» **Aim of the exercise**
Lines from the one with "ngelte sich am Fastnachtssonntag durch" through the end of the records, and no others, are what the answer should contain, copied exactly; please keep pictures out.

» **Data to process**

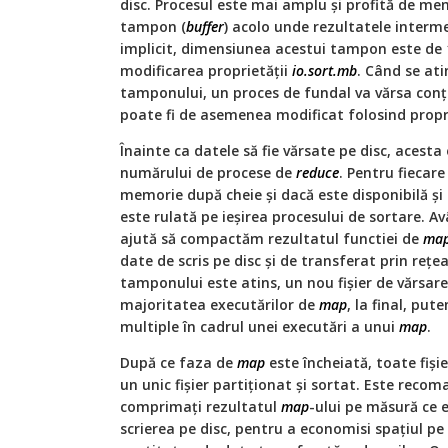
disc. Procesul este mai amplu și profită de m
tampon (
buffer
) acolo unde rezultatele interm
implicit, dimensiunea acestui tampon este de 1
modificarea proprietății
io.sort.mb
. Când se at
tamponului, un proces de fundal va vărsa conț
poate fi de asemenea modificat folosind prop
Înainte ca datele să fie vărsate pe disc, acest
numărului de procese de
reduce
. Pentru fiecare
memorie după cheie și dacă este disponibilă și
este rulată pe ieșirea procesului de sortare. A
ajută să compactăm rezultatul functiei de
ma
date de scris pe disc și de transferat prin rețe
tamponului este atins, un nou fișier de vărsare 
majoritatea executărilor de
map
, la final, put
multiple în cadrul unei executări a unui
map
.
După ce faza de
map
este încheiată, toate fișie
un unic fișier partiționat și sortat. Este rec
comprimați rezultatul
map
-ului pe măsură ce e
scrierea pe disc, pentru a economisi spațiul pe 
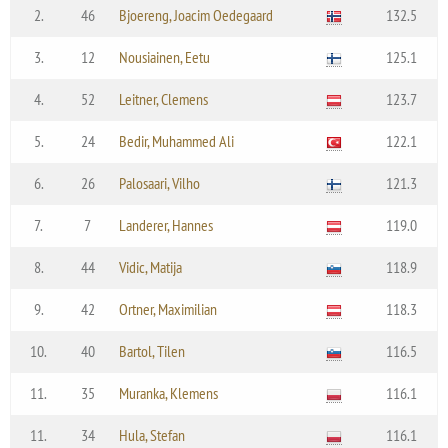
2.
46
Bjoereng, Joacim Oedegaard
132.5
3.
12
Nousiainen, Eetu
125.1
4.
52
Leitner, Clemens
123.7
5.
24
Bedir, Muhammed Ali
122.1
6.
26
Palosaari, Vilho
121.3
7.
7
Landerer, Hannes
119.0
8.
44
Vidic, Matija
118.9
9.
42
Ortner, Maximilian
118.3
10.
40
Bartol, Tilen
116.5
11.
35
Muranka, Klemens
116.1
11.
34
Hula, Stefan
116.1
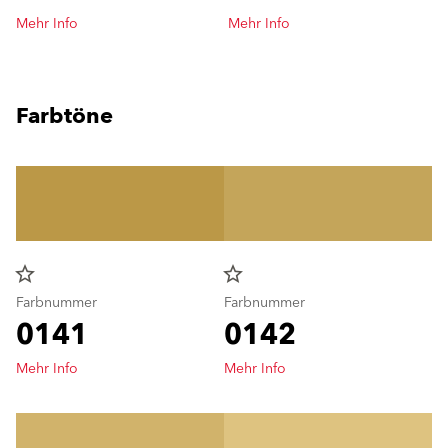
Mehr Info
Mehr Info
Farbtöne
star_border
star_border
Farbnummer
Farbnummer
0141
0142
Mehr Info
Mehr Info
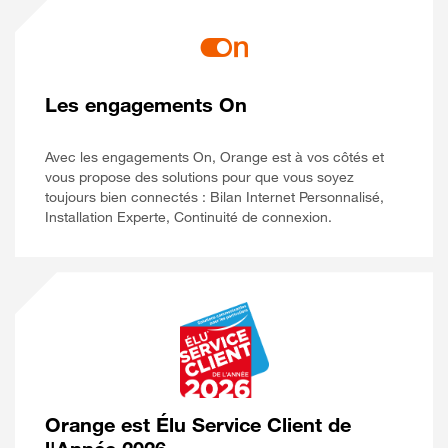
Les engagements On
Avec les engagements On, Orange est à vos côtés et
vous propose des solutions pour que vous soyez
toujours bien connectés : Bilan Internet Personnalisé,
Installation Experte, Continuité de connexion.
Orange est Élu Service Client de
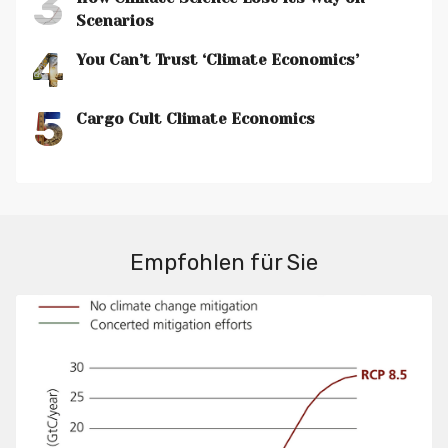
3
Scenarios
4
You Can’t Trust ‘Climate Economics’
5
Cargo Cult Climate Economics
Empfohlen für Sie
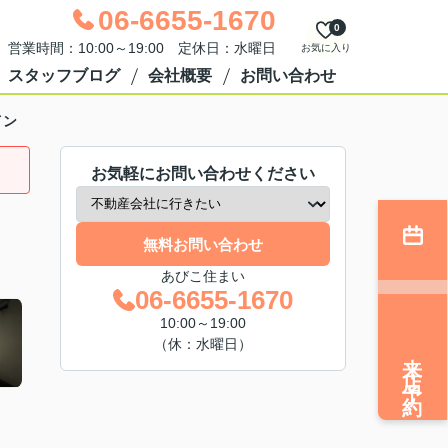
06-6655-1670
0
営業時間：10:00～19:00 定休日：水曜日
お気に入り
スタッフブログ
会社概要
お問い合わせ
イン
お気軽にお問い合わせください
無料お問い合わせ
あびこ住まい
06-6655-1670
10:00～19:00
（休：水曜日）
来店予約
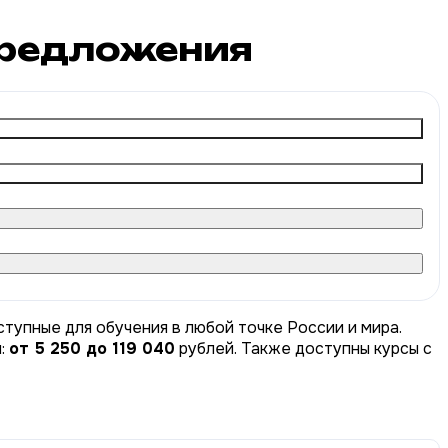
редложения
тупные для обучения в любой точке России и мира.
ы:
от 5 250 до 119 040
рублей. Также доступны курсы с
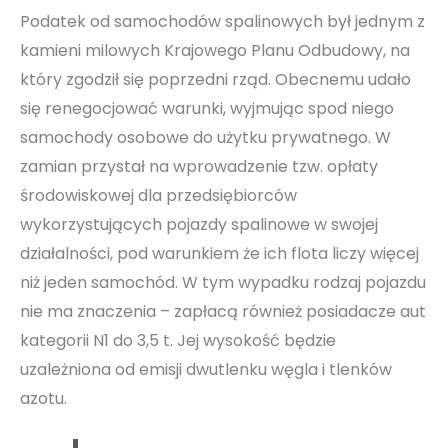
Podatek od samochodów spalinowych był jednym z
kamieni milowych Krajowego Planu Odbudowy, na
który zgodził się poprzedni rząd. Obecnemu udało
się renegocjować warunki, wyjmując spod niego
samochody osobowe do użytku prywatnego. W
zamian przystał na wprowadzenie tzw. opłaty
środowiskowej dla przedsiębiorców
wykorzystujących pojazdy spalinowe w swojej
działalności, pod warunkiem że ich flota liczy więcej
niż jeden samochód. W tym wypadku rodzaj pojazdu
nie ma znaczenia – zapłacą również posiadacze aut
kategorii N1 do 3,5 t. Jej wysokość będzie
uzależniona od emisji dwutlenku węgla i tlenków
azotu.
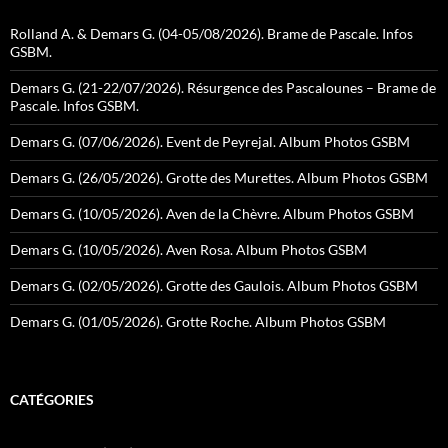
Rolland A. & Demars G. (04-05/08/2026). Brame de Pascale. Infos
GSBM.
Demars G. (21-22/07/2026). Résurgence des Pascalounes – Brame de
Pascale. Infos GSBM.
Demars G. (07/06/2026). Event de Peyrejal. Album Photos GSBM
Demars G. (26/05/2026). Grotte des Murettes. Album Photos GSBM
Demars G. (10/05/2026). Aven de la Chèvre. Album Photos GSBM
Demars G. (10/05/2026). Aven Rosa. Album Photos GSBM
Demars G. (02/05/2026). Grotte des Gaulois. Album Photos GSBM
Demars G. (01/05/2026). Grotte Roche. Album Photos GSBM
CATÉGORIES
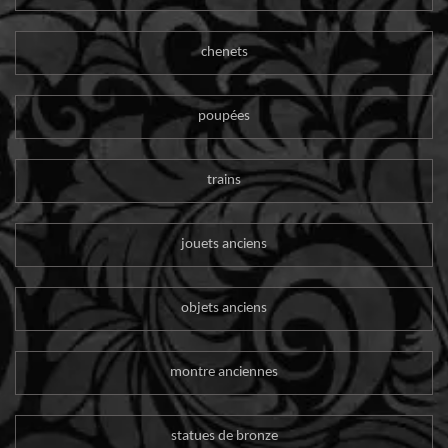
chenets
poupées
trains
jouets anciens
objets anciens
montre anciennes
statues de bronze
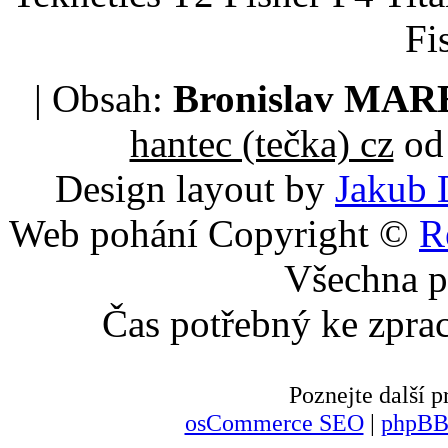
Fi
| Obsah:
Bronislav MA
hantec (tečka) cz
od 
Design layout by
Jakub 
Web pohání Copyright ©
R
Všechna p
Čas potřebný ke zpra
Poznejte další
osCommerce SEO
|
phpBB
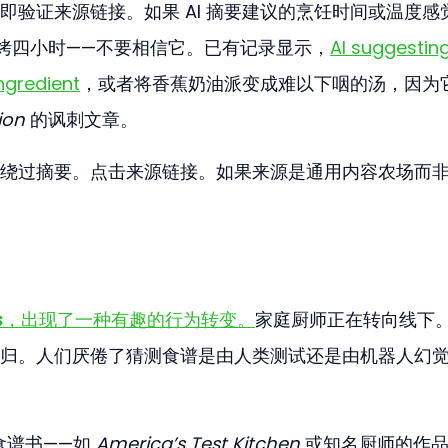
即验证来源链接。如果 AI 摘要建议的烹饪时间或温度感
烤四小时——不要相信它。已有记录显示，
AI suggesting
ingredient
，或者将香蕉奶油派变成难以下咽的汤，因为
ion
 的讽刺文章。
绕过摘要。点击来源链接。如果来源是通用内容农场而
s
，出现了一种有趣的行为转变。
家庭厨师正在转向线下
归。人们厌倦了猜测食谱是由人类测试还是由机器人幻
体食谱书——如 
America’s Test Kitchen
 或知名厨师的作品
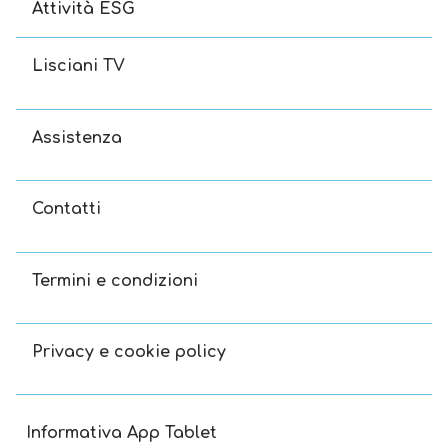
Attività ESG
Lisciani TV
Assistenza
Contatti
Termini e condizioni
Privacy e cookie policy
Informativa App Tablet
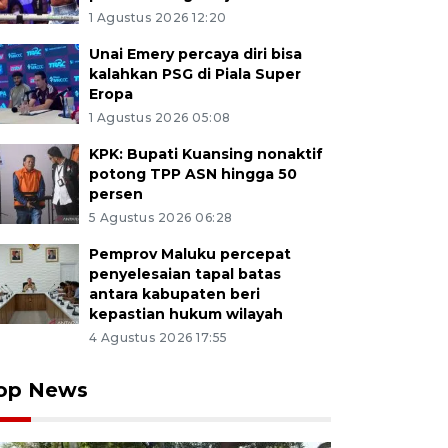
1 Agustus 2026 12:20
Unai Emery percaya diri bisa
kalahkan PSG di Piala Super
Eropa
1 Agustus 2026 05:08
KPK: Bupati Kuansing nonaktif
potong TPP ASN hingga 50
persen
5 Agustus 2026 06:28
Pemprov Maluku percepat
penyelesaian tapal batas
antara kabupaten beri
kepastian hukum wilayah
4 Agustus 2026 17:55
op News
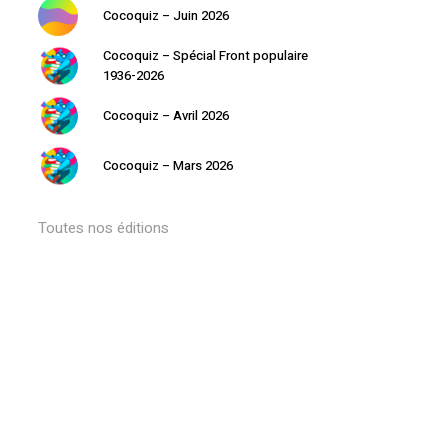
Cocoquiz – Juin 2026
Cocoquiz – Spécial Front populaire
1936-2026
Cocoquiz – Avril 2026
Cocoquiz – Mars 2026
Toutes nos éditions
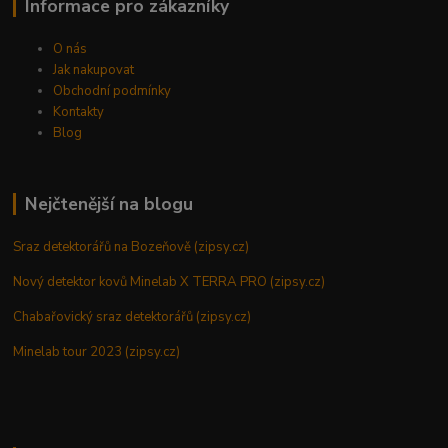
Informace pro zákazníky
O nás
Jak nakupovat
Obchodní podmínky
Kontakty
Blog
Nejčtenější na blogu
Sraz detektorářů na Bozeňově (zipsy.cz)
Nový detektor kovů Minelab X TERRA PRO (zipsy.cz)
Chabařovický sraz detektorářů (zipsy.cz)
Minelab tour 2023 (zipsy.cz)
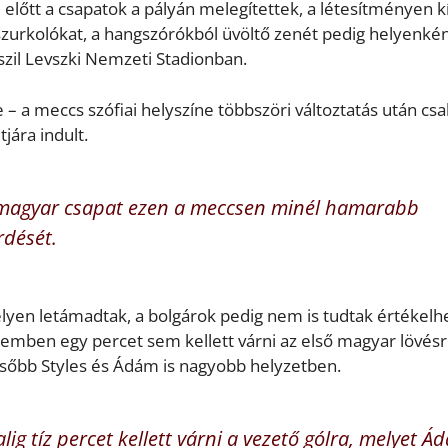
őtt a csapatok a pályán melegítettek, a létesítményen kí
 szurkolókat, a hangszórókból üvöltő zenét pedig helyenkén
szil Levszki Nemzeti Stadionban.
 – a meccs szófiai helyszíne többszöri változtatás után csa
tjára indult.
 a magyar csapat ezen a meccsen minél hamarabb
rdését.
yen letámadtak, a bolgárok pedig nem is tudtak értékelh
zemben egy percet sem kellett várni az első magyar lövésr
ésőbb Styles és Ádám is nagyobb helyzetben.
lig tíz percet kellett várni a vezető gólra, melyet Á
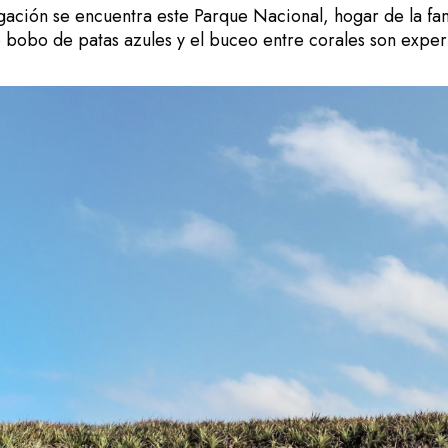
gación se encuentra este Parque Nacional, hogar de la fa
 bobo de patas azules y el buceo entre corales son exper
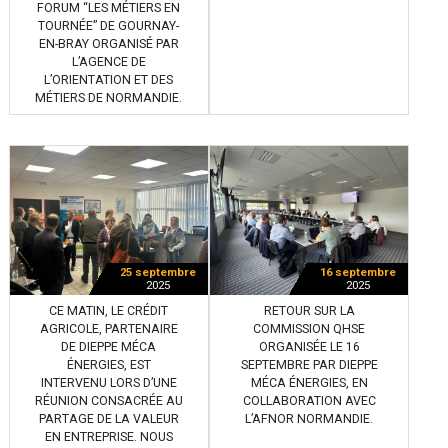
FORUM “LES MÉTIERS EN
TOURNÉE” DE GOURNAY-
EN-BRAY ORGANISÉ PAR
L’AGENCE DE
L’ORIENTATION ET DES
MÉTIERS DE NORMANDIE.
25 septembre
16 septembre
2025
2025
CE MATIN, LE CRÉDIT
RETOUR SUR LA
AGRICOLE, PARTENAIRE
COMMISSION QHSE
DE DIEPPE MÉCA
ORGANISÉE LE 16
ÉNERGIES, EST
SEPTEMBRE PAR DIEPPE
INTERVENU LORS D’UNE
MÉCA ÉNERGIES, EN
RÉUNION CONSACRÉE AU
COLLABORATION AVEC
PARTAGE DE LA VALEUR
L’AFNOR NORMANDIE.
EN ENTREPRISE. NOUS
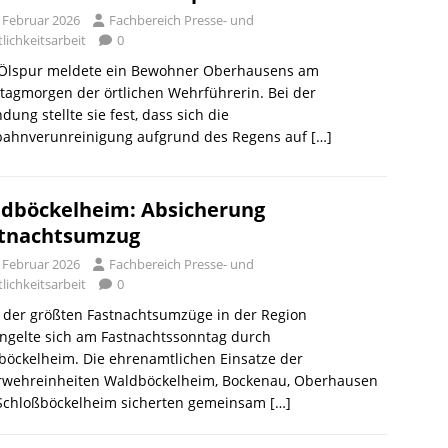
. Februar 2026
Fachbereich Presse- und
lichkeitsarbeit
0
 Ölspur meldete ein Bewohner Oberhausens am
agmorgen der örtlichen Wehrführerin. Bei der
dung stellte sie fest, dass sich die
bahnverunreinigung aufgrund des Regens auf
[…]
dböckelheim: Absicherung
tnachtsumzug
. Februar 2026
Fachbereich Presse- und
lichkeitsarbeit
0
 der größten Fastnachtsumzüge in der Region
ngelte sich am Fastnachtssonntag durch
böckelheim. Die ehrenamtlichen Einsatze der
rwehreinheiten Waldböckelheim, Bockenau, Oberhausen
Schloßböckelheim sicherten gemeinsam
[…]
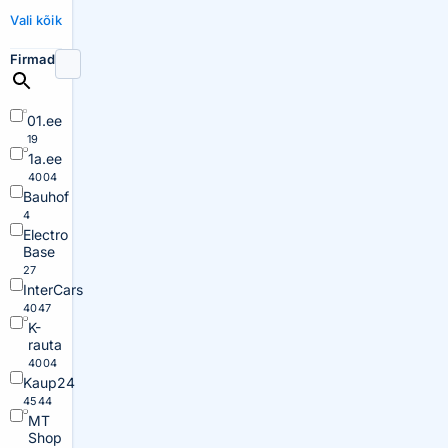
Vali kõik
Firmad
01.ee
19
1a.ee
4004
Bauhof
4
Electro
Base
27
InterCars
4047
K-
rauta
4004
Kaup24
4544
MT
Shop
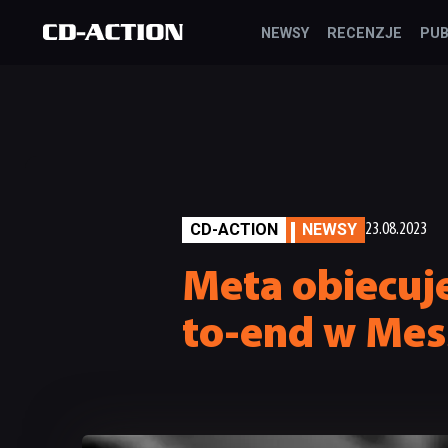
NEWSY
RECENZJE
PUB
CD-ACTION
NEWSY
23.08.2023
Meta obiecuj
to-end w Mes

» **Expected answer**
ngelte sich am Fastnachtssonntag durch
böckelheim. Die ehrenamtlichen Einsatze der
rwehreinheiten Waldböckelheim, Bockenau, Oberhausen
Schloßböckelheim sicherten gemeinsam
[…]
Vali kõik
Firmad
01.ee
19
1a.ee
4004
Bauhof
4
Electro
Base
27
InterCars
4047
K-
rauta
4004
Kaup24
4544
MT
Shop
NEWSY
RECENZJE
PUB
CD-ACTION
NEWSY
23.08.2023
Meta obiecuj
to-end w Mes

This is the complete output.